Per quanto sopra, senza entrare nel merito se e come sia stata coinvolta la nostra squadra di servizio, cosa peraltro che sarà opportunamente denunciata nelle sedi competenti, chiediamo di verificare se sussistano i presupposti di provvedimenti amministrativi nei confronti dei responsabili dell’accaduto, nonché del dirigente dei vigili del fuoco che ha autorizzato un simile intervento.

Non è ipotizzabile a qualunque titolo utilizzare le attrezzature, gli automezzi e sopratutto il personale del corpo nazionale, in operazioni di polizia poiché destinato istituzionalmente al soccorso tecnico urgente alla popolazione, esponendolo oltremodo a rischi ulteriori, per i quali si ribadisce non è e non può essere adeguatamente preparato.

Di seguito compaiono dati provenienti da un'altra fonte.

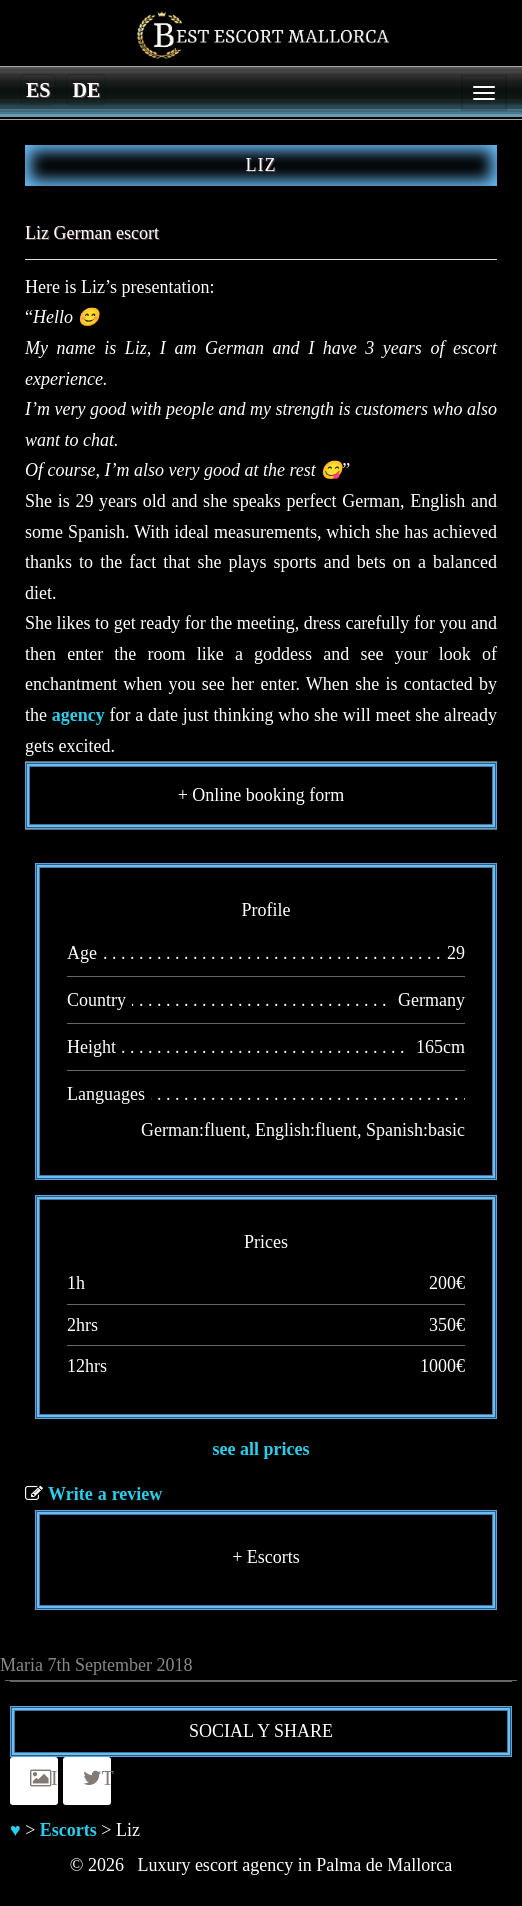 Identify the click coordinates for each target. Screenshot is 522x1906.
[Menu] (484, 93)
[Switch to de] (86, 89)
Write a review (105, 1494)
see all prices (261, 1449)
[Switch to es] (38, 89)
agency (78, 715) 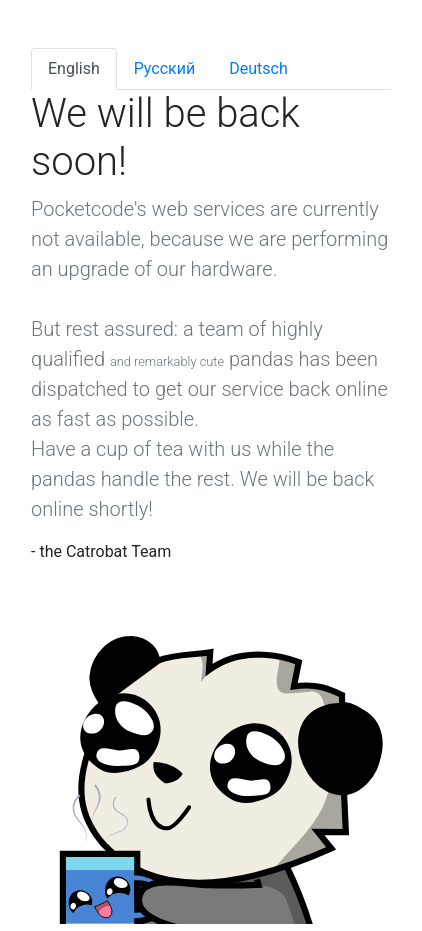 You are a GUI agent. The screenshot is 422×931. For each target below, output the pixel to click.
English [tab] (74, 68)
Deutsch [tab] (258, 68)
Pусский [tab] (164, 68) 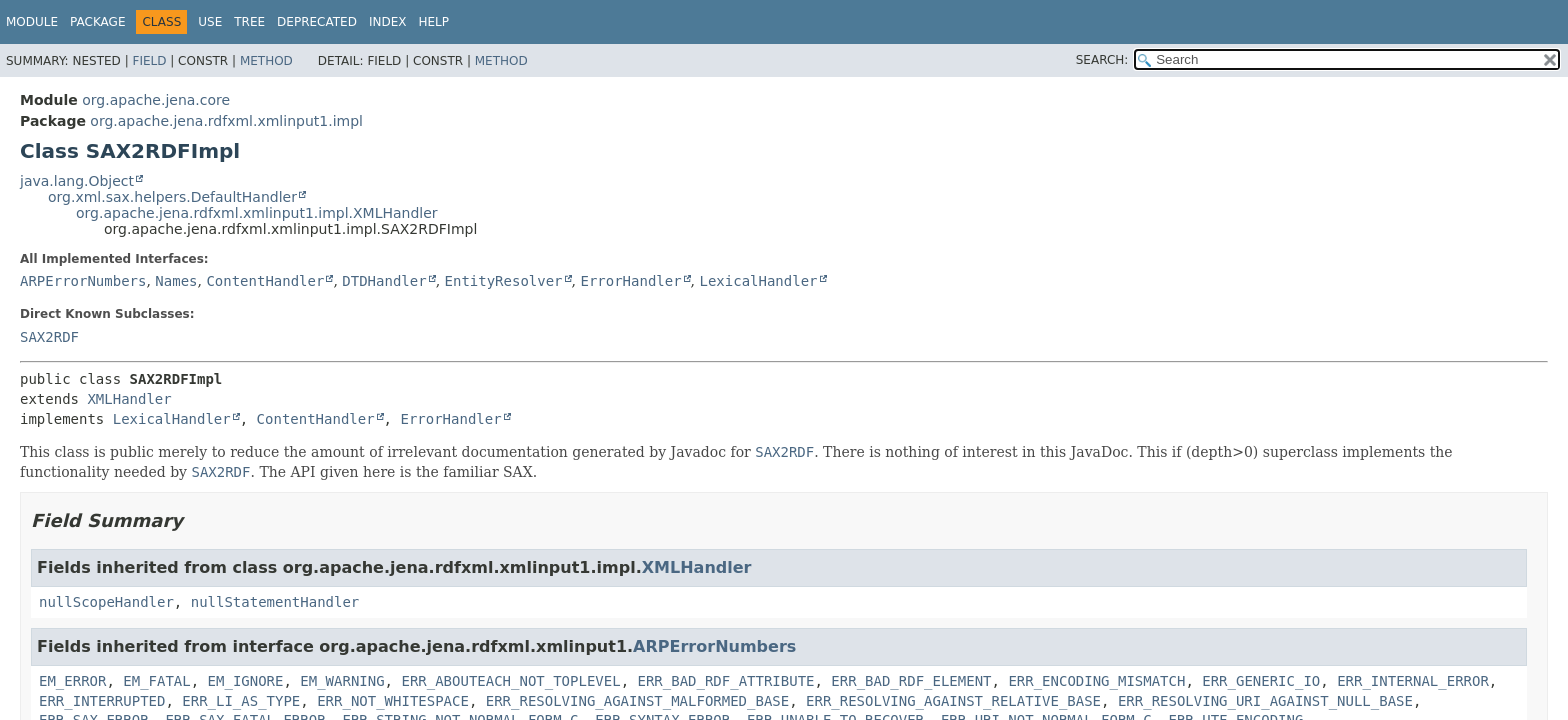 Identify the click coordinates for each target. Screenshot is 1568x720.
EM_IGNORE (246, 681)
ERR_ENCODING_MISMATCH (1096, 681)
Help (433, 22)
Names (176, 281)
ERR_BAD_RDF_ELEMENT (911, 681)
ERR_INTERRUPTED (102, 701)
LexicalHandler (759, 281)
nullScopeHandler (106, 602)
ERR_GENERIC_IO (1261, 681)
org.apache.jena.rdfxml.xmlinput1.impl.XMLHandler (257, 213)
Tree (249, 22)
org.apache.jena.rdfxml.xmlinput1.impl (226, 121)
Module (32, 22)
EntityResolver (504, 281)
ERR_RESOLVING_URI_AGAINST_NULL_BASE (1265, 701)
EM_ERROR (72, 681)
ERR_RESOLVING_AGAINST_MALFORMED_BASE (637, 701)
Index (388, 22)
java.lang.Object (77, 181)
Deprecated (317, 22)
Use (210, 22)
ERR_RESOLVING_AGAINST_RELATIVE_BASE (953, 701)
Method (266, 61)
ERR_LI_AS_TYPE (241, 701)
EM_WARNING (342, 681)
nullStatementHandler (275, 602)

Inoltre, per quanto accaduto si appalesa in modo essenziale un immediato riscontro alla presente, chiarendo, a coloro che hanno preteso di distogliere dai compiti istituzionali il personale, quali siano le funzioni ed entro quali margini operi il corpo nazionale dei vigili del fuoco.

Non siamo disponibili ad abdicare al nostro ruolo di operatori di protezione civile e del soccorso tra la gente, addetti che svolgono attività di prevenzione, previsione, analisi dei rischi, e quant’altro sul territorio nazionale, per rispondere a compiti e funzioni che altri corpi svolgono fattivamente.

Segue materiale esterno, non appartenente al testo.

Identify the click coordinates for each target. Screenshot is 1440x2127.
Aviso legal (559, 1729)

Certi di aver dato un senso alle nostre rimostranze non possiamo sopportare ulteriormente che le direttive emanate dal dipartimento dei vigili del fuoco in materia, sempre su nostra richiesta, siano oggi ripetutamente e pericolosamente disattese.

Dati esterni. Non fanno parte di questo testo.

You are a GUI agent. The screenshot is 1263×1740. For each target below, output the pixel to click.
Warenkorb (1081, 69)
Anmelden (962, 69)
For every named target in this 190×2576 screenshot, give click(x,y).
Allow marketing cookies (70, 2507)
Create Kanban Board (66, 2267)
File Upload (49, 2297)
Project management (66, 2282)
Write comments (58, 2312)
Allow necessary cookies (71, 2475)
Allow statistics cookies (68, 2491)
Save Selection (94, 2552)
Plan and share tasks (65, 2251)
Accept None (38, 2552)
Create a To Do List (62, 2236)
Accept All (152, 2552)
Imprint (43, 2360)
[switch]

In attesa di riscontro, distinti saluti.

 

Di fronte a questi gravissimi fatti e ad altri simili accaduti proprio in questi ultimi giorni anche a Brescia e a Treviso, RdB-Cub continua la battaglia contro la militarizzazione del Corpo nazionale dei Vigili del Fuoco.

Una battaglia di LIBERTA’ di DEMOCRAZIA di DIRITTO dei LAVORATORI!

Oltre all’ennesimo sciopero nazionale indetto per il 4 dicembre prossimo, altre azioni di lotta verranno decise nell’assemblea straordinaria del 27 novembre a Roma, dove si deciderà anche come articolare le iniziative nella stessa giornata dello sciopero.